Há meses, Sama Tabeel, de oito anos, acorda todas as manhãs em um acampamento no sul da Faixa de Gaza, pega um pedaço de espelho quebrado e se olha, rezando para que seu cabelo tenha crescido milagrosamente de novo.

Sama, que vive em um acampamento para palestinos deslocados a oeste de Khan Younis, usa uma bandana rosa para cobrir sua cabeça quase careca, depois de perder a maior parte do cabelo repentinamente, em junho.

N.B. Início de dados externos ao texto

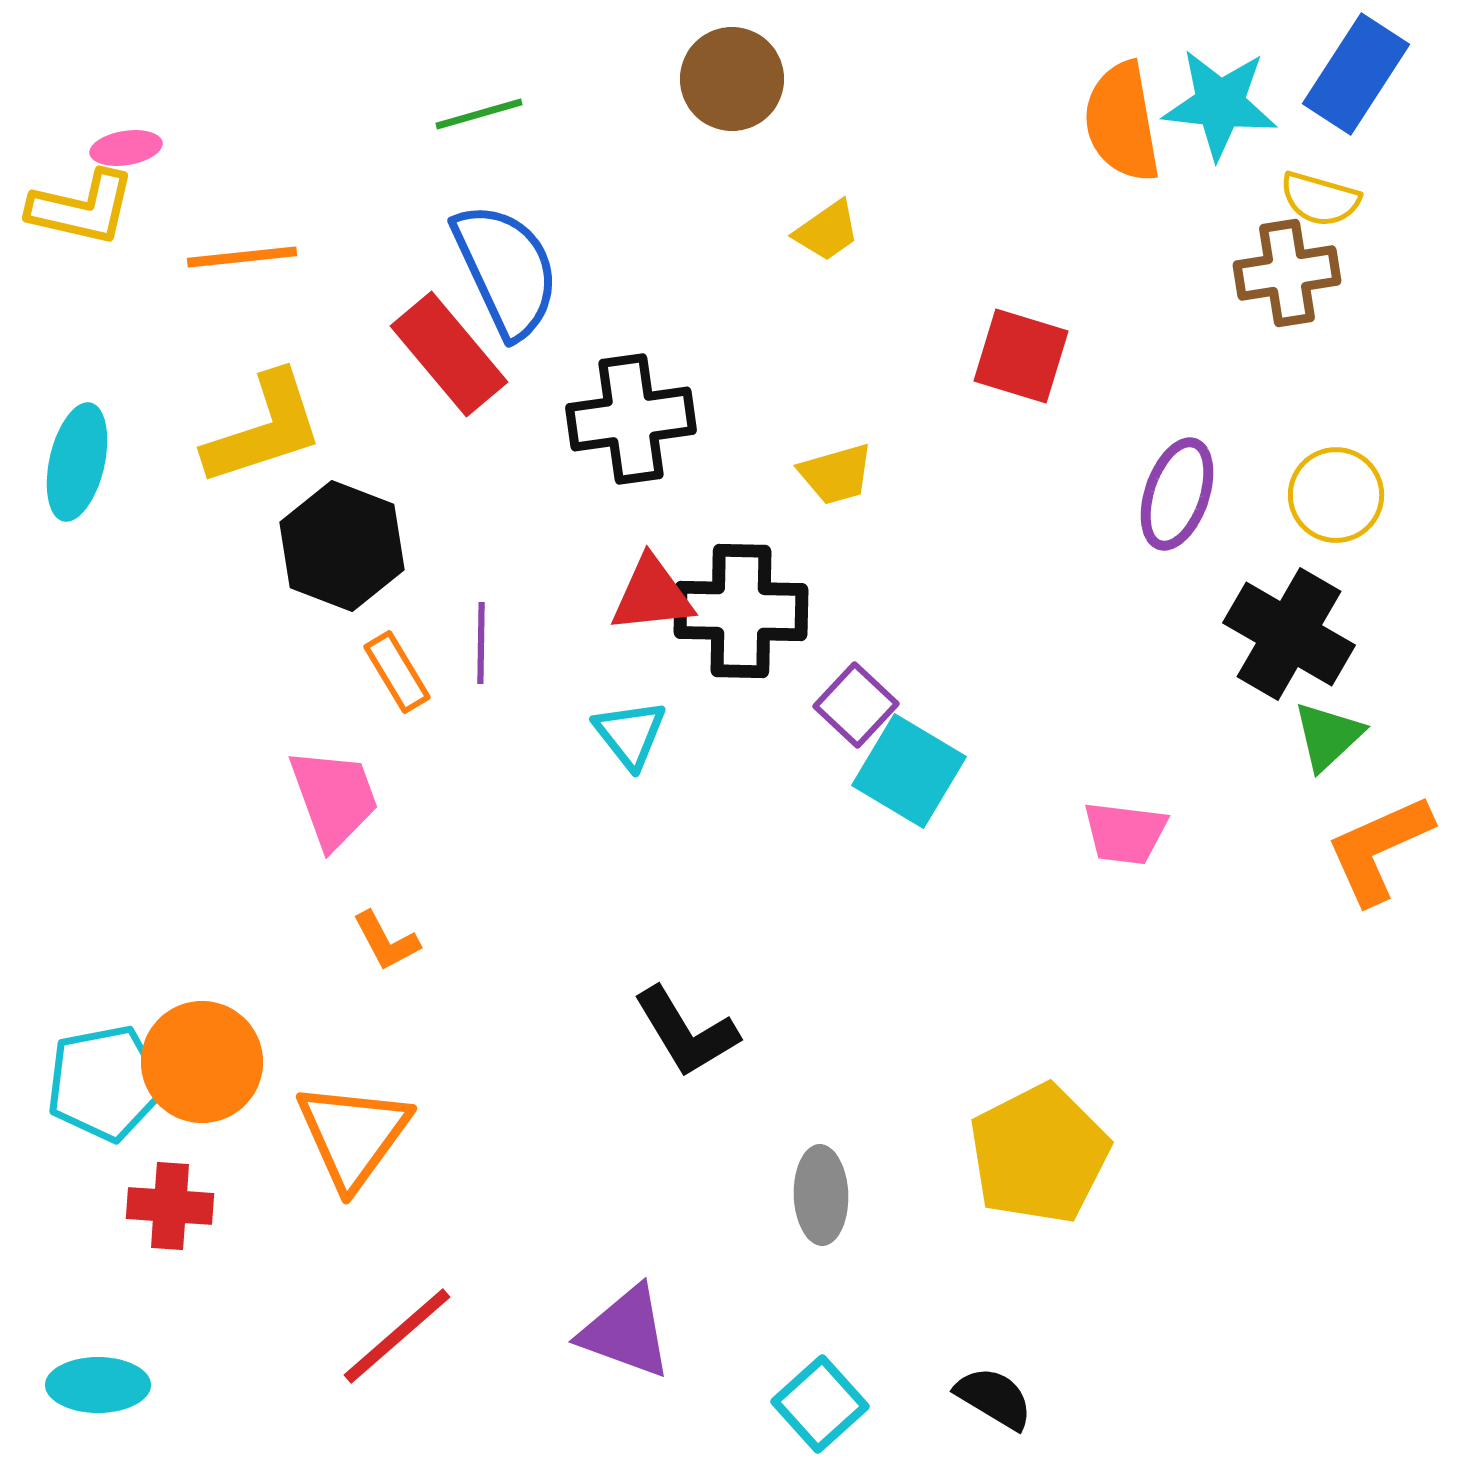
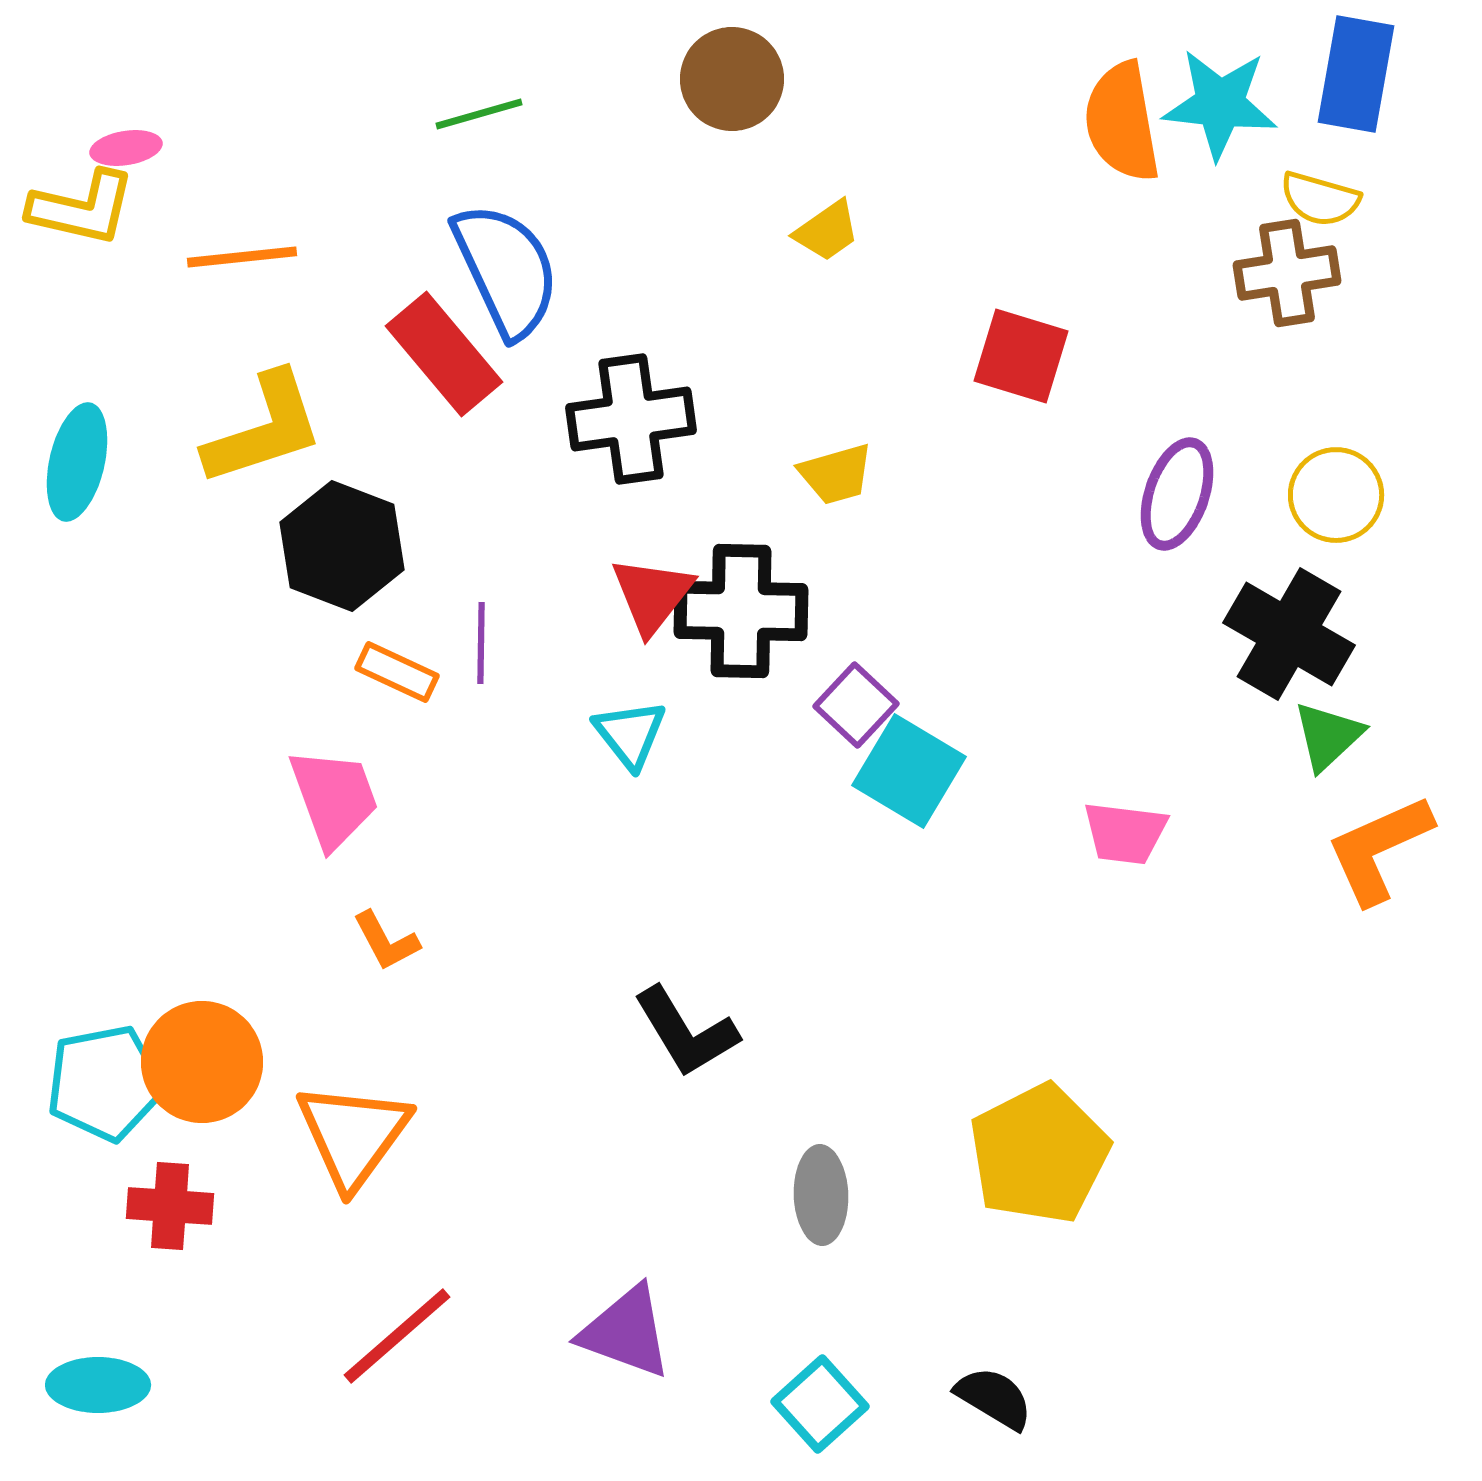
blue rectangle at (1356, 74): rotated 23 degrees counterclockwise
red rectangle at (449, 354): moved 5 px left
red triangle at (652, 595): rotated 46 degrees counterclockwise
orange rectangle at (397, 672): rotated 34 degrees counterclockwise
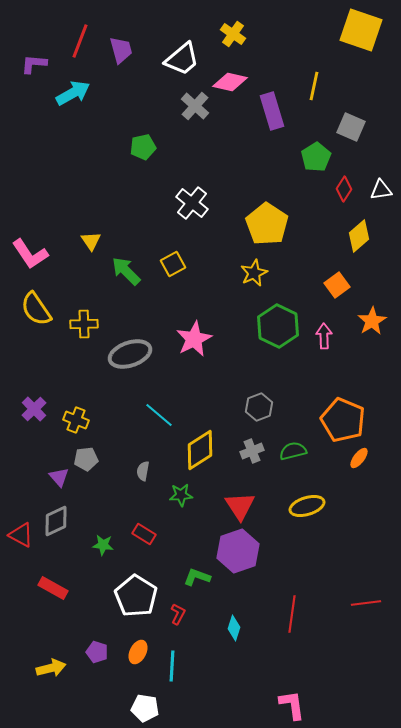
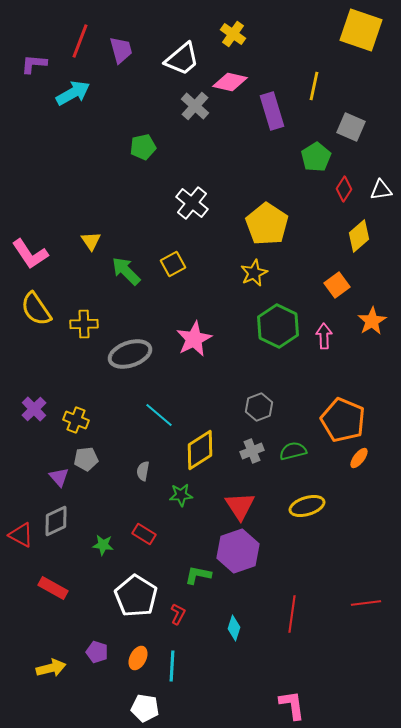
green L-shape at (197, 577): moved 1 px right, 2 px up; rotated 8 degrees counterclockwise
orange ellipse at (138, 652): moved 6 px down
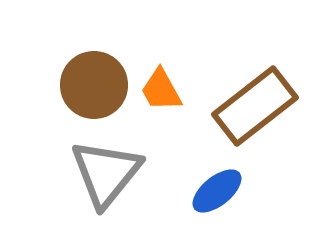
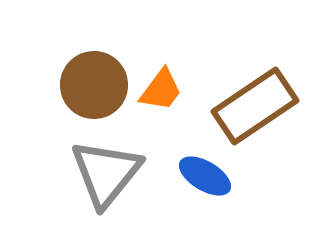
orange trapezoid: rotated 114 degrees counterclockwise
brown rectangle: rotated 4 degrees clockwise
blue ellipse: moved 12 px left, 15 px up; rotated 70 degrees clockwise
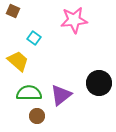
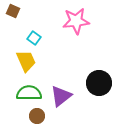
pink star: moved 2 px right, 1 px down
yellow trapezoid: moved 8 px right; rotated 25 degrees clockwise
purple triangle: moved 1 px down
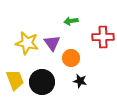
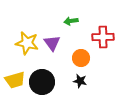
orange circle: moved 10 px right
yellow trapezoid: rotated 95 degrees clockwise
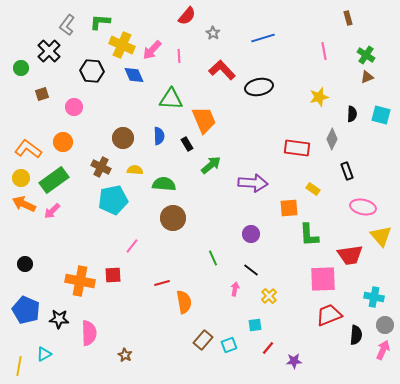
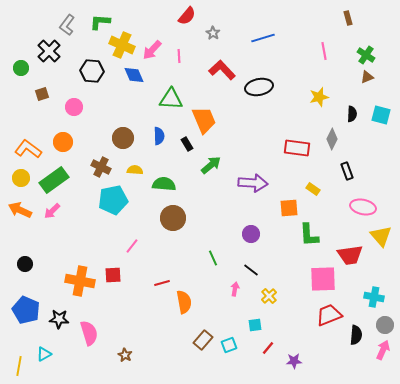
orange arrow at (24, 204): moved 4 px left, 6 px down
pink semicircle at (89, 333): rotated 15 degrees counterclockwise
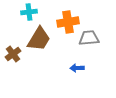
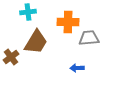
cyan cross: moved 1 px left
orange cross: rotated 10 degrees clockwise
brown trapezoid: moved 3 px left, 3 px down
brown cross: moved 2 px left, 3 px down
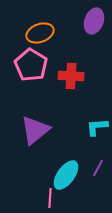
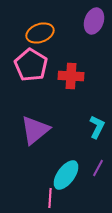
cyan L-shape: rotated 120 degrees clockwise
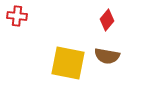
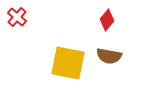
red cross: moved 1 px down; rotated 36 degrees clockwise
brown semicircle: moved 2 px right
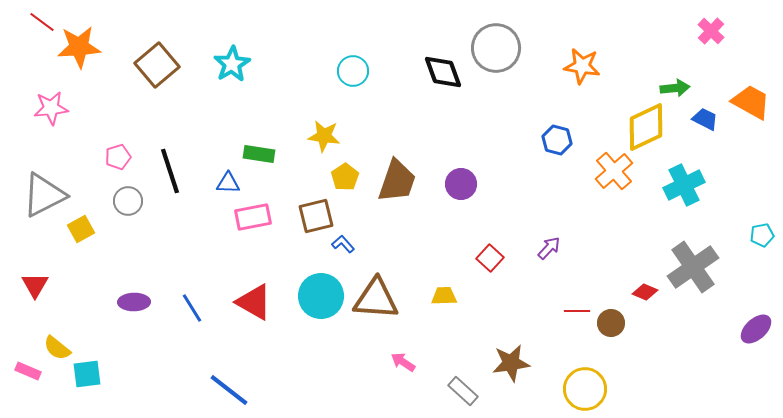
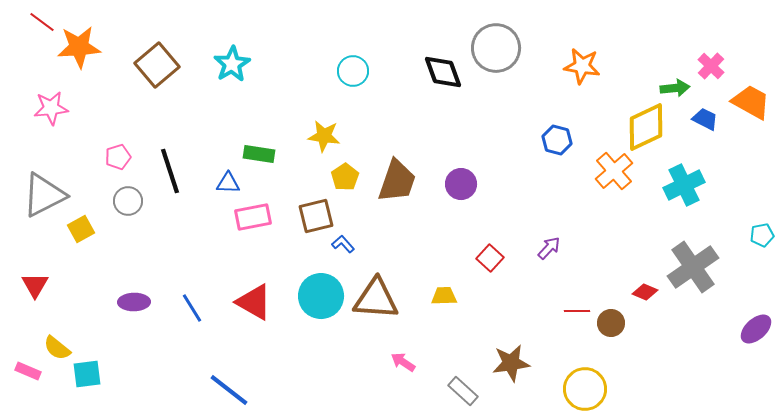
pink cross at (711, 31): moved 35 px down
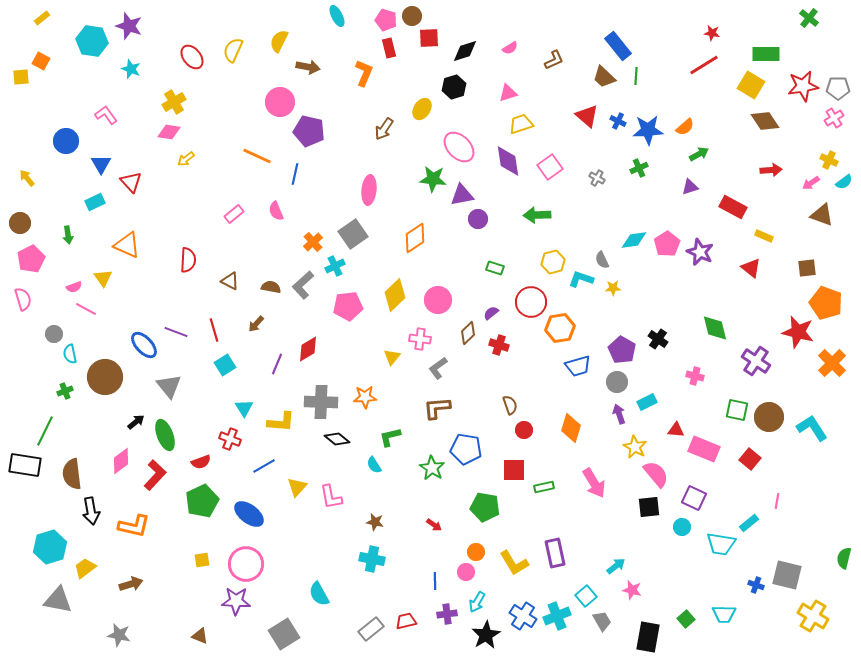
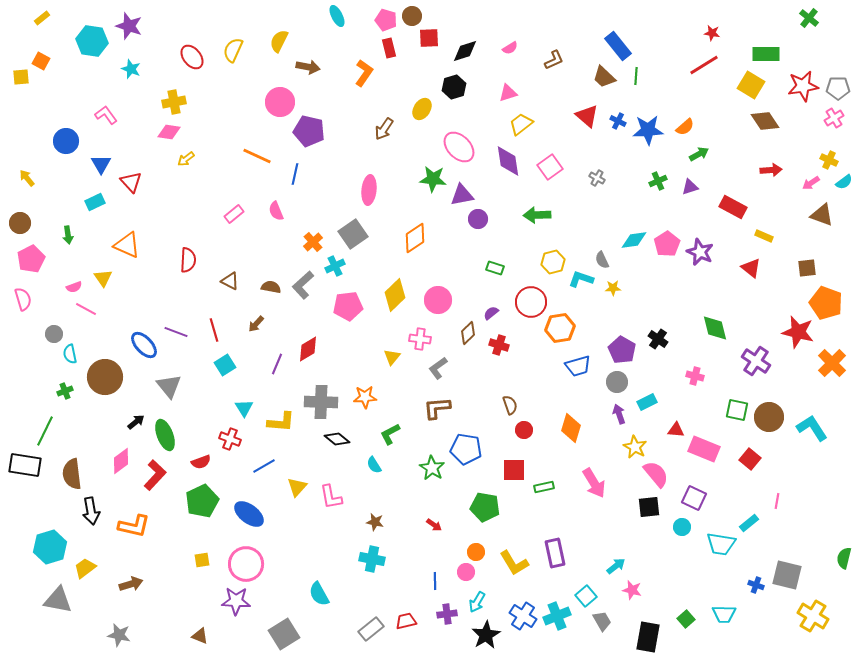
orange L-shape at (364, 73): rotated 12 degrees clockwise
yellow cross at (174, 102): rotated 20 degrees clockwise
yellow trapezoid at (521, 124): rotated 20 degrees counterclockwise
green cross at (639, 168): moved 19 px right, 13 px down
green L-shape at (390, 437): moved 3 px up; rotated 15 degrees counterclockwise
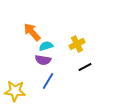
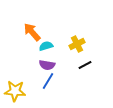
purple semicircle: moved 4 px right, 5 px down
black line: moved 2 px up
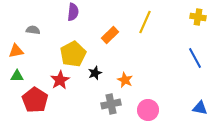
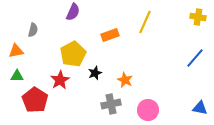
purple semicircle: rotated 18 degrees clockwise
gray semicircle: rotated 96 degrees clockwise
orange rectangle: rotated 24 degrees clockwise
blue line: rotated 70 degrees clockwise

“Gostaria de poder colocar um elástico no cabelo novamente e gostaria de poder voltar a segurar uma escova e escovar meu cabelo novamente”, disse ela.

“Sinto muita falta de escovar meu cabelo.”

A família dela — um irmão, uma irmã e os pais — estão entre as dezenas de milhares de pessoas deslocadas na área. Em 6 de maio, eles estavam na cidade de Rafah, no sul de Gaza, quando as forças israelenses entraram, tomando o controle da travessia para o Egito.

As crianças estavam dormindo quando soldados israelenses invadiram a casa, disse Sama.

Uma mãe coloca a palma da mão na cabeça da filha.
A mãe de Sama, Fattah, coloca a mão na cabeça da filha para confortá-la. (Mohamed El Saife/CBC)

Sua mãe, Fattah Tabeel, diz que a família fugiu para um hospital próximo, mas cerca de 30 minutos depois de chegarem, o andar superior foi atingido por um ataque aéreo israelense.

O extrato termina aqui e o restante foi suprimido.